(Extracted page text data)
══════
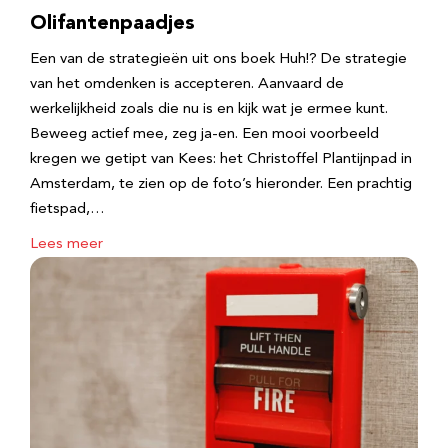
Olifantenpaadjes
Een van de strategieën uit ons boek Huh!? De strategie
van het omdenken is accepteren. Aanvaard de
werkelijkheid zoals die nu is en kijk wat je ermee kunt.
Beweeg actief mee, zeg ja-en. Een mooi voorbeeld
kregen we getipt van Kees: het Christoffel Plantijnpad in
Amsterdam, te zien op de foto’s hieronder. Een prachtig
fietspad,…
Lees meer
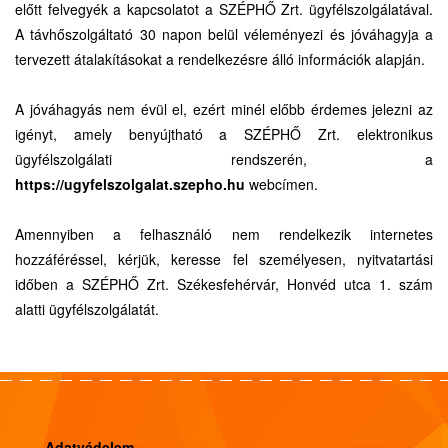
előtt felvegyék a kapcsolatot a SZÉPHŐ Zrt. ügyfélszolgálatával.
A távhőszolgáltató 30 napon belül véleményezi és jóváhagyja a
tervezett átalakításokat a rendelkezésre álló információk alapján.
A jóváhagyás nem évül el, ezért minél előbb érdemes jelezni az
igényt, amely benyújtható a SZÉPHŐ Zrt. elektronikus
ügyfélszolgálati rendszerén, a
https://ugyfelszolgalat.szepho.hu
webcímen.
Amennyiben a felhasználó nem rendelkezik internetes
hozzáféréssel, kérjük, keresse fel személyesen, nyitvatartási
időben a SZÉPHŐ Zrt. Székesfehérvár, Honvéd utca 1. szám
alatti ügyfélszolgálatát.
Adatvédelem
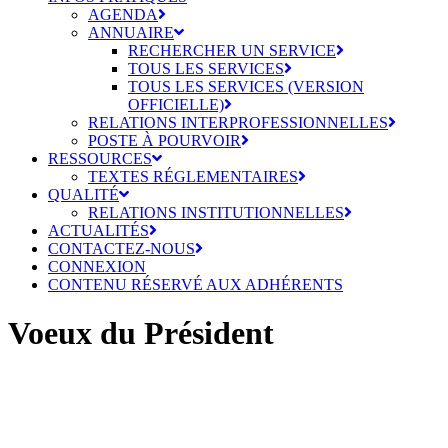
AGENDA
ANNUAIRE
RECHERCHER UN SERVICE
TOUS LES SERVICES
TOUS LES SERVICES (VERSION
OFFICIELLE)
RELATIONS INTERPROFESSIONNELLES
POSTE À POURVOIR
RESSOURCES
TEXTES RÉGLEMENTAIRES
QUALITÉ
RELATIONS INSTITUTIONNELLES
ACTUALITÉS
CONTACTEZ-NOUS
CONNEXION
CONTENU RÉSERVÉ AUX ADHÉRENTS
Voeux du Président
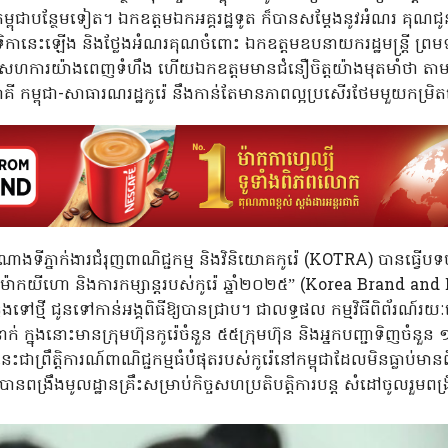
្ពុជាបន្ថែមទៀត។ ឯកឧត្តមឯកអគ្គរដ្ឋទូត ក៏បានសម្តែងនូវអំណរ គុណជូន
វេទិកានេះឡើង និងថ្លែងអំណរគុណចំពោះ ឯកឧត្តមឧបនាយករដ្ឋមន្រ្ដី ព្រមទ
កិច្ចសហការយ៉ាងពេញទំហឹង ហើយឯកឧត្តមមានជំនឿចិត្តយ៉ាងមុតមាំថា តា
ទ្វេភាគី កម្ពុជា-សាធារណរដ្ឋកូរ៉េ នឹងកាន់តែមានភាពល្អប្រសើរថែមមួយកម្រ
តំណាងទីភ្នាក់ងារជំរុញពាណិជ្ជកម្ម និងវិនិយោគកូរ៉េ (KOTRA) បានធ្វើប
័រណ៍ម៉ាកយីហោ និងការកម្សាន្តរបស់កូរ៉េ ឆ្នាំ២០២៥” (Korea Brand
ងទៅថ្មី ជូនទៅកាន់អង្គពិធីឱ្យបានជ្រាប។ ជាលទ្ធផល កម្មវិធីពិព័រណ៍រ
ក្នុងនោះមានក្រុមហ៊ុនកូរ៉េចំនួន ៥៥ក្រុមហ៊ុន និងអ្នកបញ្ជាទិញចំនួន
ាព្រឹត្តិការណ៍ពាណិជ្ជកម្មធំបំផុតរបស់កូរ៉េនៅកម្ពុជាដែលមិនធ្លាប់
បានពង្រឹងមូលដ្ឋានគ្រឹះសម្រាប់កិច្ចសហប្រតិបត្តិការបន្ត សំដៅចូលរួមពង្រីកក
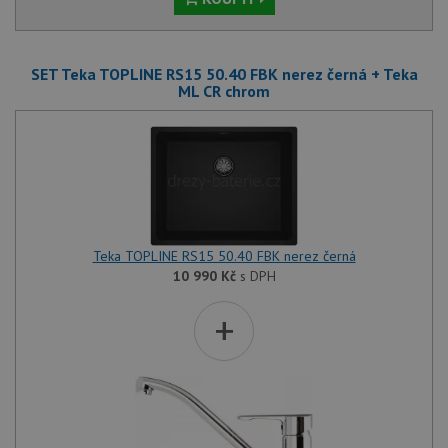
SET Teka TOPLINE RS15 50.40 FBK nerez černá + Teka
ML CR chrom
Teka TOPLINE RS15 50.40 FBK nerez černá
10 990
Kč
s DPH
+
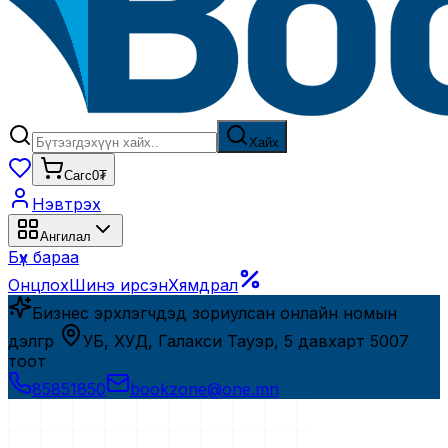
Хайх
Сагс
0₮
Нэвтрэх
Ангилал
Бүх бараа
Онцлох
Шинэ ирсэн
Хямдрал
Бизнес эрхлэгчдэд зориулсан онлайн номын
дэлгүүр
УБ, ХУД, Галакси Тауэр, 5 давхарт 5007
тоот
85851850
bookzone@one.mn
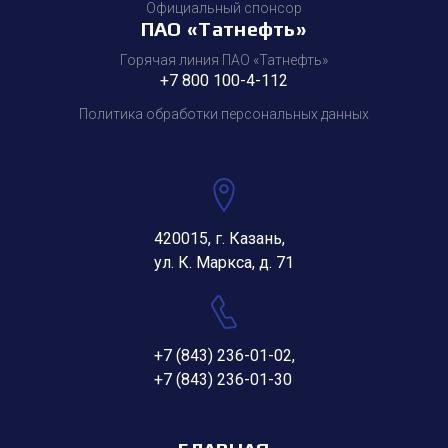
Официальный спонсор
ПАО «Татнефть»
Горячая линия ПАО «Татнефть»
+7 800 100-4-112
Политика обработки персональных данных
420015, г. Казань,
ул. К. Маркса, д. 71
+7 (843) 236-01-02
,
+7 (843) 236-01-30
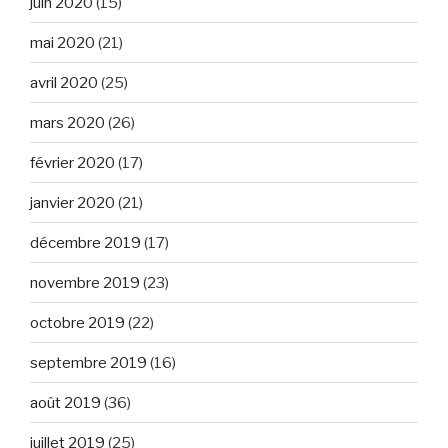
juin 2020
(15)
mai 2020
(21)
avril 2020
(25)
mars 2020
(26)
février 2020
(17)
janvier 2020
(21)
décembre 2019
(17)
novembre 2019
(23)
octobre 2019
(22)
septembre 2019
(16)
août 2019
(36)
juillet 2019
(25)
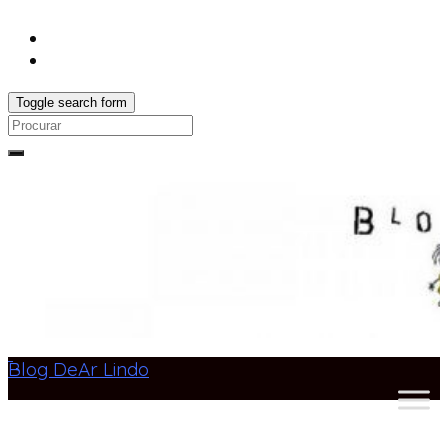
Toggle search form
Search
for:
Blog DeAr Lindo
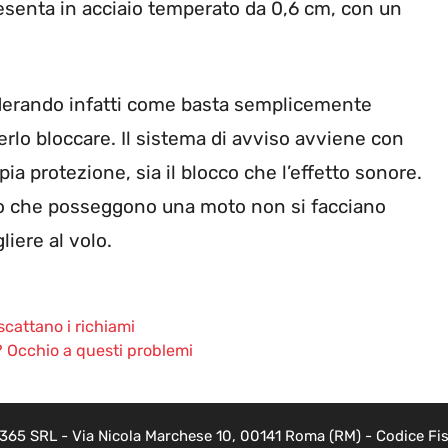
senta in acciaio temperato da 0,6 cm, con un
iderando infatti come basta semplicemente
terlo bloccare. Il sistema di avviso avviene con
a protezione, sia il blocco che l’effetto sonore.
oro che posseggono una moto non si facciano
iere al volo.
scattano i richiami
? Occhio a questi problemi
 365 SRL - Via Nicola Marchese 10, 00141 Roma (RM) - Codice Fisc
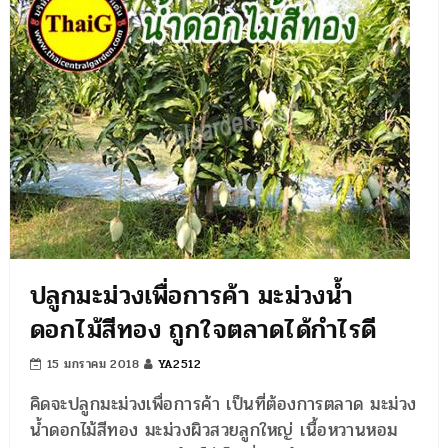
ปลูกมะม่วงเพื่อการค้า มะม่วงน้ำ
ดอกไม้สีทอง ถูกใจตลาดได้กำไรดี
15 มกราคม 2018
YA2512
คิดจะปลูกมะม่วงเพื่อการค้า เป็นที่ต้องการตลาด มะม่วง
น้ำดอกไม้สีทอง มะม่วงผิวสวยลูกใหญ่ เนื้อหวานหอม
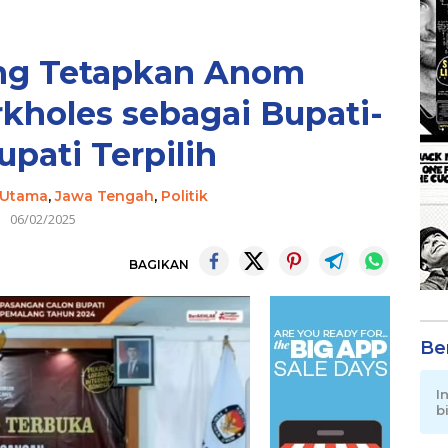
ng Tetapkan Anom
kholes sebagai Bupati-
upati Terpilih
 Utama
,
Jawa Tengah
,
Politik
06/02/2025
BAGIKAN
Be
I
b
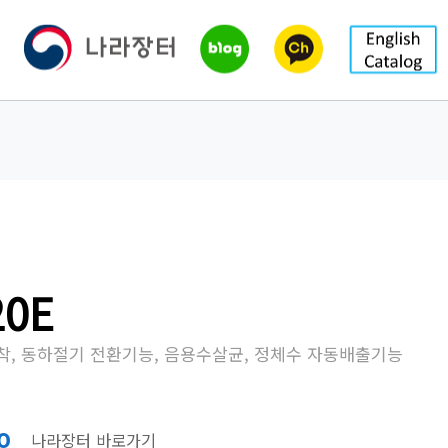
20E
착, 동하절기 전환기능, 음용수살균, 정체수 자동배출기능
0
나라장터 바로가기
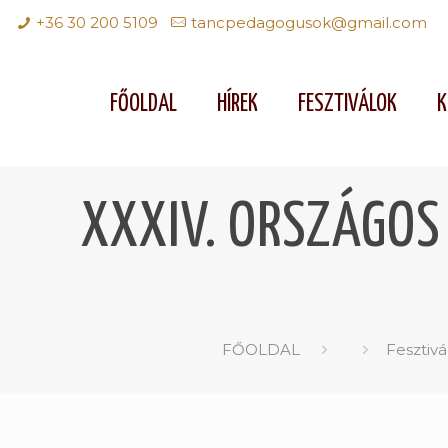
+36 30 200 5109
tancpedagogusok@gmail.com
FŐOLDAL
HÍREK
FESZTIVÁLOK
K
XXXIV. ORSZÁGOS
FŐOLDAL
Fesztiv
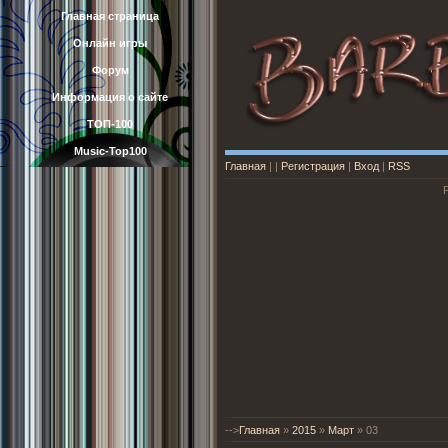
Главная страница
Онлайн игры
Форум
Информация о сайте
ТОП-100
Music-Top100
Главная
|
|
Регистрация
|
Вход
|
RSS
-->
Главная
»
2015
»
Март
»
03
══════
PROBLEM DESCRIPTION: Restate, word for word, the entries above, dropping any picture.

COMPLETED EXERCISE:
Olifantenpaadjes
Een van de strategieën uit ons boek Huh!? De strategie
van het omdenken is accepteren. Aanvaard de
werkelijkheid zoals die nu is en kijk wat je ermee kunt.
Beweeg actief mee, zeg ja-en. Een mooi voorbeeld
kregen we getipt van Kees: het Christoffel Plantijnpad in
Amsterdam, te zien op de foto’s hieronder. Een prachtig
fietspad,…
Lees meer
előtt felvegyék a kapcsolatot a SZÉPHŐ Zrt. ügyfélszolgálatával.
A távhőszolgáltató 30 napon belül véleményezi és jóváhagyja a
tervezett átalakításokat a rendelkezésre álló információk alapján.
A jóváhagyás nem évül el, ezért minél előbb érdemes jelezni az
igényt, amely benyújtható a SZÉPHŐ Zrt. elektronikus
ügyfélszolgálati rendszerén, a
https://ugyfelszolgalat.szepho.hu
webcímen.
Amennyiben a felhasználó nem rendelkezik internetes
hozzáféréssel, kérjük, keresse fel személyesen, nyitvatartási
időben a SZÉPHŐ Zrt. Székesfehérvár, Honvéd utca 1. szám
alatti ügyfélszolgálatát.
Adatvédelem
AGENDA
ANNUAIRE
RECHERCHER UN SERVICE
TOUS LES SERVICES
TOUS LES SERVICES (VERSION
OFFICIELLE)
RELATIONS INTERPROFESSIONNELLES
POSTE À POURVOIR
RESSOURCES
TEXTES RÉGLEMENTAIRES
QUALITÉ
RELATIONS INSTITUTIONNELLES
ACTUALITÉS
CONTACTEZ-NOUS
CONNEXION
CONTENU RÉSERVÉ AUX ADHÉRENTS
Voeux du Président
្ពុជាបន្ថែមទៀត។ ឯកឧត្តមឯកអគ្គរដ្ឋទូត ក៏បានសម្តែងនូវអំណរ គុណជូន
វេទិកានេះឡើង និងថ្លែងអំណរគុណចំពោះ ឯកឧត្តមឧបនាយករដ្ឋមន្រ្ដី ព្រមទ
កិច្ចសហការយ៉ាងពេញទំហឹង ហើយឯកឧត្តមមានជំនឿចិត្តយ៉ាងមុតមាំថា តា
ទ្វេភាគី កម្ពុជា-សាធារណរដ្ឋកូរ៉េ នឹងកាន់តែមានភាពល្អប្រសើរថែមមួយកម្រ
តំណាងទីភ្នាក់ងារជំរុញពាណិជ្ជកម្ម និងវិនិយោគកូរ៉េ (KOTRA) បានធ្វើប
័រណ៍ម៉ាកយីហោ និងការកម្សាន្តរបស់កូរ៉េ ឆ្នាំ២០២៥” (Korea Brand
ងទៅថ្មី ជូនទៅកាន់អង្គពិធីឱ្យបានជ្រាប។ ជាលទ្ធផល កម្មវិធីពិព័រណ៍រ
ក្នុងនោះមានក្រុមហ៊ុនកូរ៉េចំនួន ៥៥ក្រុមហ៊ុន និងអ្នកបញ្ជាទិញចំនួន
ាព្រឹត្តិការណ៍ពាណិជ្ជកម្មធំបំផុតរបស់កូរ៉េនៅកម្ពុជាដែលមិនធ្លាប់
បានពង្រឹងមូលដ្ឋានគ្រឹះសម្រាប់កិច្ចសហប្រតិបត្តិការបន្ត សំដៅចូលរួមពង្រីកក
SET Teka TOPLINE RS15 50.40 FBK nerez černá + Teka
ML CR chrom
Teka TOPLINE RS15 50.40 FBK nerez černá
10 990
Kč
s DPH
+
Хайх
Сагс
0₮
Нэвтрэх
Ангилал
Бүх бараа
Онцлох
Шинэ ирсэн
Хямдрал
Бизнес эрхлэгчдэд зориулсан онлайн номын
дэлгүүр
УБ, ХУД, Галакси Тауэр, 5 давхарт 5007
тоот
85851850
bookzone@one.mn
Официальный спонсор
ПАО «Татнефть»
Горячая линия ПАО «Татнефть»
+7 800 100-4-112
Политика обработки персональных данных
420015, г. Казань,
ул. К. Маркса, д. 71
+7 (843) 236-01-02
,
+7 (843) 236-01-30
juin 2020
(15)
mai 2020
(21)
avril 2020
(25)
mars 2020
(26)
février 2020
(17)
janvier 2020
(21)
décembre 2019
(17)
novembre 2019
(23)
octobre 2019
(22)
septembre 2019
(16)
août 2019
(36)
juillet 2019
(25)
Toggle search form
Search
for:
Blog DeAr Lindo
senta in acciaio temperato da 0,6 cm, con un
iderando infatti come basta semplicemente
terlo bloccare. Il sistema di avviso avviene con
a protezione, sia il blocco che l’effetto sonore.
oro che posseggono una moto non si facciano
iere al volo.
scattano i richiami
? Occhio a questi problemi
 365 SRL - Via Nicola Marchese 10, 00141 Roma (RM) - Codice Fisc
ปลูกมะม่วงเพื่อการค้า มะม่วงน้ำ
ดอกไม้สีทอง ถูกใจตลาดได้กำไรดี
15 มกราคม 2018
YA2512
คิดจะปลูกมะม่วงเพื่อการค้า เป็นที่ต้องการตลาด มะม่วง
น้ำดอกไม้สีทอง มะม่วงผิวสวยลูกใหญ่ เนื้อหวานหอม
ng Tetapkan Anom
kholes sebagai Bupati-
upati Terpilih
 Utama
,
Jawa Tengah
,
Politik
06/02/2025
BAGIKAN
Be
I
b
20E
착, 동하절기 전환기능, 음용수살균, 정체수 자동배출기능
0
나라장터 바로가기
+36 30 200 5109
tancpedagogusok@gmail.com
FŐOLDAL
HÍREK
FESZTIVÁLOK
K
XXXIV. ORSZÁGOS
FŐOLDAL
Fesztiv
Главная страница
Онлайн игры
Форум
Информация о сайте
ТОП-100
Music-Top100
Главная
|
|
Регистрация
|
Вход
|
RSS
-->
Главная
»
2015
»
Март
»
03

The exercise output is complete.